Vietnam will not rival global semiconductor foundries in the near term. However, even limited domestic chip production can materially reduce exposure to supply-chain shocks, strengthen bargaining power with global vendors, and enable more secure deployment of AI-enabled networks. In an era defined by export controls and geopolitical fragmentation, countries without any hardware capability face structural disadvantages-higher costs, delayed rollout, and limited autonomy over critical infrastructure. This industrial depth is critical to Vietnam’s path towards 6G, expected around 2030.
Countries lacking these capabilities will inherit standards rather than shape them. Vietnam’s current focus on industrial 5G, AI-enabled public services, and semiconductor capability will determine whether it enters the 6G era as an active contributor to standards or a largely downstream adopter.

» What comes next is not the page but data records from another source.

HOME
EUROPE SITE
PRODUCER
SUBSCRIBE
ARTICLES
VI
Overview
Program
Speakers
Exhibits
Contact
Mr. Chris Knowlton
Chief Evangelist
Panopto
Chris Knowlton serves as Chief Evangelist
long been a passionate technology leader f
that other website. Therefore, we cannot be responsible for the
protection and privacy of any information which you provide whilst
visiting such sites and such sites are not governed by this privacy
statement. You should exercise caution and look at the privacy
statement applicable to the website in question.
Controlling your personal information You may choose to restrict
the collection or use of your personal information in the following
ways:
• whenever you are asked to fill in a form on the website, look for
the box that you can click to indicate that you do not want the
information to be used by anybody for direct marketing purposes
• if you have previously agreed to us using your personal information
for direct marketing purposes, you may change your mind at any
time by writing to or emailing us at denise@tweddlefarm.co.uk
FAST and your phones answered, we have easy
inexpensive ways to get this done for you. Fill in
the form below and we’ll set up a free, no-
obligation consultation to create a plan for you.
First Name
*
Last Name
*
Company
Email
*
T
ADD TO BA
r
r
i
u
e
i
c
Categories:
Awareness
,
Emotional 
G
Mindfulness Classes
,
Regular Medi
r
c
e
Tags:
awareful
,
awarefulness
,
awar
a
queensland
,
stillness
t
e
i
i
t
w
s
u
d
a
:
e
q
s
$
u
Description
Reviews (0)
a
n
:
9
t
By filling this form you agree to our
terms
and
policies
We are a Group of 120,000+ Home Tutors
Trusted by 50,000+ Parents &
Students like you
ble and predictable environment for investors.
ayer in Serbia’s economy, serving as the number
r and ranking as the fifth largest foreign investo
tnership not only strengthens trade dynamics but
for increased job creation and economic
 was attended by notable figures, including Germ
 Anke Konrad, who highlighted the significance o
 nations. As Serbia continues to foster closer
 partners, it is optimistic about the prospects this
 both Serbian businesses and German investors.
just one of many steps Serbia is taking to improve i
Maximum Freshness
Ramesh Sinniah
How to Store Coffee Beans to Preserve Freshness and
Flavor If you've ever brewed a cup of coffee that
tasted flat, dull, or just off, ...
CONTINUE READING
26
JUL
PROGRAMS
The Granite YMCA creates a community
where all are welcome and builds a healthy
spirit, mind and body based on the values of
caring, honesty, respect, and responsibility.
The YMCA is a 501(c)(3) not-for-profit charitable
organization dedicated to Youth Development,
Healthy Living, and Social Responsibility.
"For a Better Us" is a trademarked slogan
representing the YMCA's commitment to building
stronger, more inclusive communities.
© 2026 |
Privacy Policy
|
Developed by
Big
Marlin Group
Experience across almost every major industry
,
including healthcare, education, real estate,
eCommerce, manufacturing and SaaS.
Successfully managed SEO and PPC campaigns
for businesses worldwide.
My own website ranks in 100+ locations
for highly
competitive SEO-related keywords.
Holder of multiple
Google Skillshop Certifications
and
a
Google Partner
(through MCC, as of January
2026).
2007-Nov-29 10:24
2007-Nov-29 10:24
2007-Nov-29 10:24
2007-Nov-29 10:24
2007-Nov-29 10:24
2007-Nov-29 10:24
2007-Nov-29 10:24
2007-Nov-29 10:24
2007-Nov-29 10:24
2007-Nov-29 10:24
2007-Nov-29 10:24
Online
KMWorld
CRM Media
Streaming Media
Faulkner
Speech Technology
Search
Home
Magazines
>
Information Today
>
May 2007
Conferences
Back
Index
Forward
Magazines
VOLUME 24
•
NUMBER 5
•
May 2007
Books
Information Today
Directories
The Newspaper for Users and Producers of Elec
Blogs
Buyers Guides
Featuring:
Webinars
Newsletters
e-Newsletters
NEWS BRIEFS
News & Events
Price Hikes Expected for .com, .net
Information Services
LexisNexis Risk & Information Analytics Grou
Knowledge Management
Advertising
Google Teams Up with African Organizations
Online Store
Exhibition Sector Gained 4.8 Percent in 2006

Vietnam’s AI readiness has improved markedly, placing it in the top third globally and among ASEAN’s stronger performers. The adoption of the Law on AI in December, alongside the Law on Digital Technology Industry adopted last summer, signals a shift from experimentation towards institutionalisation.
This matters because regulatory uncertainty remains one of the biggest barriers to AI investment globally. Vietnam’s risk-based, human-centric approach-broadly aligned with international regulatory principles-prioritises predictability, legal clarity, and trust.
In a fragmented global tech environment, this positions Vietnam not as a regulatory outlier, but as a credible, rules-based AI jurisdiction-an increasingly important advantage for attracting long-term investment and high-quality international partnerships. However, even with robust policy frameworks, much depends on effective implementation and coordination across agencies in practice.
In reality, AI deployment remains fragmented, largely confined to pilots and isolated use cases. There is a need to shift from AI readiness to economy-wide AI absorption to advance the core central policy challenge in the next phase of development.
Globally, AI and emerging 6G development are fragmenting along standards, governance, and supply chains, favouring countries that pair credible regulation with large-scale deployment. Within ASEAN, Singapore leads on AI governance but lacks scale. Vietnam’s advantage lies in its ability to deploy AI, and eventually 6G, across a large, diverse economy spanning industry, agriculture, cities, and public services.
To capitalise on this, Vietnam should pursue a dual-track strategy seen among leading middle powers.
First, Vietnam should prioritise AI absorption at scale across the real economy. Moving beyond pilots, Vietnam should scale deployment in priority sectors such as manufacturing, logistics, agriculture, and urban services, using these as real-world test-beds.
Second, Vietnam should engage in international AI and 6G standard-setting. The EU’s emphasis on risk-based AI governance and secure digital partnerships aligns with Vietnam’s trajectory and offers a pathway for high-quality, long-term investment.
Last, Vietnam should leverage this position by acting as a bridge economy-linking regional supply chains with global governance norms at a time when China’s rapid AI and 6G expansion is increasing the value of neutral and predictable markets. The strategic imperative is clear: deploy at scale domestically while shaping rules internationally, or risk inheriting technologies and standards designed elsewhere.